I Live In A Joe Pavelski Household Now
1:54 PM EDT on May 26, 2023
Few things in life are less logically justifiable than a rooting interest in a particular sports franchise. They are designed to steal your money, tread on your heart, and spit on your soul, though the second two are optional and funnel back into the first. Your team is usually not going to win a championship and every once in a while it will either demand your tax dollars, threaten to move if you don't pay up, actually move when you don't, or show its essential incompetence when it threatens and then doesn't. But without a rooting interest (and yes, a rooting interest includes gambling, the new American heroin), it's mostly just gym class.
For your intrepid yet inert typist, rooting interests were long ago bred out as a function of the old sports journalism dynamic, namely, "Cover the story without inserting any desires save either a quickly played game or multiple overtimes that blow right through the deadline." Not caring who wins makes life so much simpler, although I understand why most folks need them. It offers a brief respite from the latest political, social, or cultural indignity in this wretched star-spangled dumpster, and if you know a guy who will take your action, it can even prove minimally lucrative.
This, however, does not apply to the author's family, which has two specific rooting interests, starting with the Golden State Warriors. The bride wants them to win because they are close by; the daughter wants them to win because it means partying in the local drinkery; the son wants them to win while complaining that the referees are out to screw them. They all look at the author as the dead-inside brute who genuinely is only interested in the game itself without a concern for the winner or loser because knowing how the sausage is ground ruins most of the fun of the bratwurst.
The other familial rooting interest is Joe Pavelski, the hero of the Dallas Stars' still-quixotic chase for the Stanley Cup Final. Pavelski, who scored the winning goal in overtime Thursday night to beat Vegas and extend the Western Conference final, has all the elements for a casual but fervid rooting interest—a long association with a local team, a normal physical stature that includes several missing teeth in the vandalized graveyard that is his lower bite, advanced age (he is 38, a point made endlessly every time he plays by every broadcaster who references him), and a desperate chase to win one championship before retirement.
He is all about work ethic (he works every shift), guile (he finds empty ice near the goal with an almost uncanny consistency), and wizardry (he may be the best puck deflector of the last quarter century, and that is if you consider Detroit's Tomas Holmstrom and his arse-in-the-goalie's face tactic). He also has the veteran player's gift for answering every question with a polite and traditional nothingness that says, "I know what you asked but I'm only giving you this answer no matter what." He has no known legal quirks (a polite way of saying a police file), so he comes in ethically clean—or at least as ethically clean as the sport of hockey allows.

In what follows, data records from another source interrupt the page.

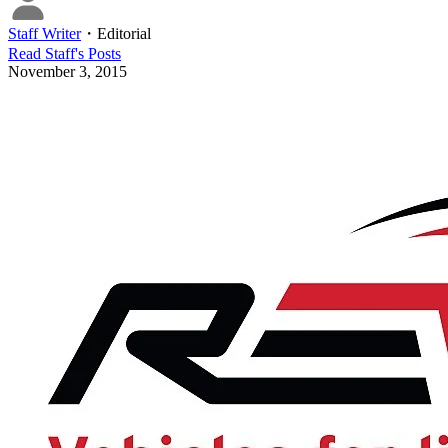
Staff Writer
・
Editorial
Read
Staff
's Posts
November 3, 2015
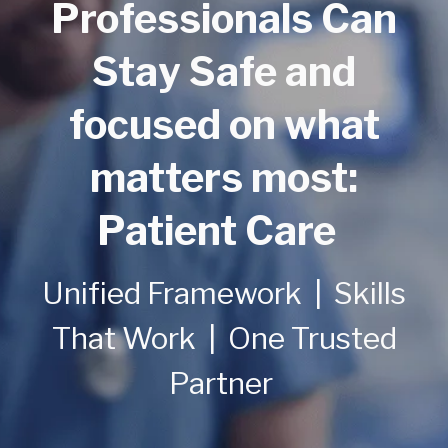
Professionals Can
Stay Safe and
focused on what
matters most:
Patient Care
Unified Framework | Skills
That Work | One Trusted
Partner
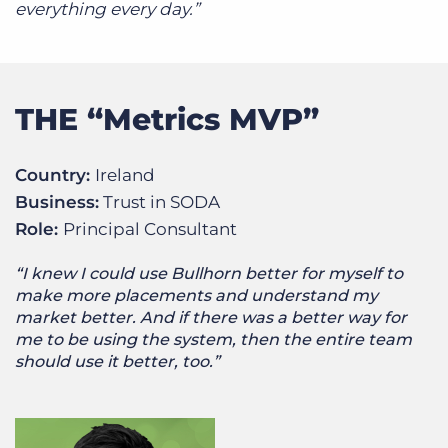
everything every day.”
THE “Metrics MVP”
Country:
Ireland
Business:
Trust in SODA
Role:
Principal Consultant
“I knew I could use Bullhorn better for myself to
make more placements and understand my
market better. And if there was a better way for
me to be using the system, then the entire team
should use it better, too.”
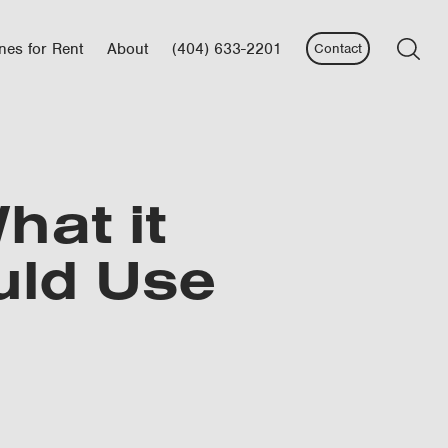
nes for Rent
About
(404) 633-2201
Contact
hat it
uld Use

This is Pavelski's moment. His concussion in the first game of the Minnesota series did not put a dent in that series, but his return in Game 1 of the Seattle series was a four-goal Pavs-terpiece that established him as perhaps the most important Star on a team with Roope Hintz, Jason Robertson, Jamie Benn (when he's not cross-checking his frustrations away), and Jake Oettinger. In the 11 games since his return, he has been the Western Conference's response to Matthew Tkachuk (ask your friend from Miami who became a lifelong Panthers fan eight days ago).
His game-winner last night also inspired the author's more important half to bark in joy and clap her hands, a rarity in a home where she has been bombarded with way too many games of microscopic consequence. Pavelski is her new objet d'art, the logical inheritor of the burden of favorite-player-never-to-win-the-Cup carried fruitlessly by her actual favorite player of all time, Joe Thornton. Thornton is now doing Just For Men ads, a scary fate to consider.
So we are now a house with a rooting interest, as alien as that seems. The daughter has her quixotic affiliation with Tottenham (she likes the chicken logo), and the son still will spend endless hours grousing about the inherently dishonest NBA based on national bete noire Scott Foster, but there is unanimous consent on Joe Pavelski, if for no other reason that She Who Controls The Voting Shares must have her affiliations supported without dissent. In other words, the diffident lump in the other chair has to shut up and lay out Saturday as Game 5 blooms. This is a Joe Pavelski house until further notice, or until the Golden Knights get their crap together.